[REQUIRED WORK]: The answer should be each line from the entries below that has the word "recorrente" in it.

(Collected data)
»»

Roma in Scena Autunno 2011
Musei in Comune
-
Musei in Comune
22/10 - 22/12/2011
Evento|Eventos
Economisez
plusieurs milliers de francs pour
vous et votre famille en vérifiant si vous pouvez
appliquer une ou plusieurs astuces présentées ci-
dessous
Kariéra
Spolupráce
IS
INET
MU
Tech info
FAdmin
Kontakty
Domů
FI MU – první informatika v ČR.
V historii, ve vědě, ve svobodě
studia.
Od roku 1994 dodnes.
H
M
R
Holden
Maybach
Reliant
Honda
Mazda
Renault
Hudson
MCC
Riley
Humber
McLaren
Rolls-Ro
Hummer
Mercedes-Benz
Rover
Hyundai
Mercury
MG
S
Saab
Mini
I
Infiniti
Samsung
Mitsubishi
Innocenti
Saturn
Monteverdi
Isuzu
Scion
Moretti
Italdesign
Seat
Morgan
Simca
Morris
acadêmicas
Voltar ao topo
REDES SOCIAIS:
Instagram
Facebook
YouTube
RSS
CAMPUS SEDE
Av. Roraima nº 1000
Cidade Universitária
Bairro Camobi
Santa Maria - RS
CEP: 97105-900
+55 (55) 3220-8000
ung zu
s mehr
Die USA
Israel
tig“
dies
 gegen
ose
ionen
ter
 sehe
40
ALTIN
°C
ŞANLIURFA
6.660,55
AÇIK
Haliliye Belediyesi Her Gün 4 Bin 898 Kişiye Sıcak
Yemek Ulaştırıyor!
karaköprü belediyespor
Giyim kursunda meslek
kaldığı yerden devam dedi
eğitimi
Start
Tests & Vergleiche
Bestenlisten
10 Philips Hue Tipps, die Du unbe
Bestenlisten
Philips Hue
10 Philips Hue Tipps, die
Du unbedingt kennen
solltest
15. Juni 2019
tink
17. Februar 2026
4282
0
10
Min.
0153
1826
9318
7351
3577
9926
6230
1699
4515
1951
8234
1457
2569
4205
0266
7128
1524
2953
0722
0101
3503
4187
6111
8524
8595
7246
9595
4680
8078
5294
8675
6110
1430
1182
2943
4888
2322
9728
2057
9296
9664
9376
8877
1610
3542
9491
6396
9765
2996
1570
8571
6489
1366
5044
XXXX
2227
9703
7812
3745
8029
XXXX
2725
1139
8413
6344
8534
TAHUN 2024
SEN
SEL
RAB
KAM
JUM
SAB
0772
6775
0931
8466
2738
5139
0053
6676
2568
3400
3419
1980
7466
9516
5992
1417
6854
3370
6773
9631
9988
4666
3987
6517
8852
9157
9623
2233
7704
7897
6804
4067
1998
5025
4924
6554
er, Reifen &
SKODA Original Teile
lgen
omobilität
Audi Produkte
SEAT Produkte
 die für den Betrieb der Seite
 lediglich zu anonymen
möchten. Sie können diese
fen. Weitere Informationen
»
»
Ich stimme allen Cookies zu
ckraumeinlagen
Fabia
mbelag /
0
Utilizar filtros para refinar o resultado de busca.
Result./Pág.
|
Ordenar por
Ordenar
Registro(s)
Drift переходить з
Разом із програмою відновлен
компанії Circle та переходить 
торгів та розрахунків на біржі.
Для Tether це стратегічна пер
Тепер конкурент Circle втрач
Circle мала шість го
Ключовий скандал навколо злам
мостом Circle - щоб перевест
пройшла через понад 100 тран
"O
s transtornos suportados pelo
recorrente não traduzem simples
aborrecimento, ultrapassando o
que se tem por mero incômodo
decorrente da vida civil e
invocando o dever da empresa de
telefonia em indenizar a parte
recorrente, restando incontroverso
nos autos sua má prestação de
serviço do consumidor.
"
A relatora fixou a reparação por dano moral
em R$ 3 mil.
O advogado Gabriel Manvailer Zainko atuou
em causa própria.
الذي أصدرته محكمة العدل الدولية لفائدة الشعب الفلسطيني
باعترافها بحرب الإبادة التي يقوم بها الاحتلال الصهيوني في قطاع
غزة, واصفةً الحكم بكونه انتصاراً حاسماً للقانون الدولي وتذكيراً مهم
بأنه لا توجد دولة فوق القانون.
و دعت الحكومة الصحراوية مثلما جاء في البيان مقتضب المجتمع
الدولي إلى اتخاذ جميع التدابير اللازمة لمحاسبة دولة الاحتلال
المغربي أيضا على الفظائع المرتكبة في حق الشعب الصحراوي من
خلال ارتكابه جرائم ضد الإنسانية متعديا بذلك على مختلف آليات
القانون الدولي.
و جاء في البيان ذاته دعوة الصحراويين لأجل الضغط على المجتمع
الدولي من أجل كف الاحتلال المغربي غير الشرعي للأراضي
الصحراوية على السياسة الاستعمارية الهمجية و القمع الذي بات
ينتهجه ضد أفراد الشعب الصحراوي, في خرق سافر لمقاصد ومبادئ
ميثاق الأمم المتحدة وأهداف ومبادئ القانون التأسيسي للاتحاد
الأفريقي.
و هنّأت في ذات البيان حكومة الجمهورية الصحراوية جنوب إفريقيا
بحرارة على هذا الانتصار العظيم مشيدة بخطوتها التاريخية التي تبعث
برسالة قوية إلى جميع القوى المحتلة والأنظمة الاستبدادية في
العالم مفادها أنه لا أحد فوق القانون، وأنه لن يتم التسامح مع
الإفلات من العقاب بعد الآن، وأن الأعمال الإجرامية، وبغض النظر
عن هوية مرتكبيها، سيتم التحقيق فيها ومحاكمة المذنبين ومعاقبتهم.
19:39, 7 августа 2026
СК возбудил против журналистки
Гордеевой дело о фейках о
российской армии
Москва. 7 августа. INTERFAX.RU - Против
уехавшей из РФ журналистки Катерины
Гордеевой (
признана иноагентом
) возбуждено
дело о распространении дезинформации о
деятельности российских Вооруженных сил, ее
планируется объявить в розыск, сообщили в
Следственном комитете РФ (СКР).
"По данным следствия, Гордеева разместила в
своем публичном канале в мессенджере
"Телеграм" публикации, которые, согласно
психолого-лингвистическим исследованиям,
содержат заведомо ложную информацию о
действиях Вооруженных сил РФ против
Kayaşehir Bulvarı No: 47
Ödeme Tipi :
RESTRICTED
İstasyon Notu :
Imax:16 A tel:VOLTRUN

««

[WRITTEN SOLUTION]:
recorrente não traduzem simples
recorrente, restando incontroverso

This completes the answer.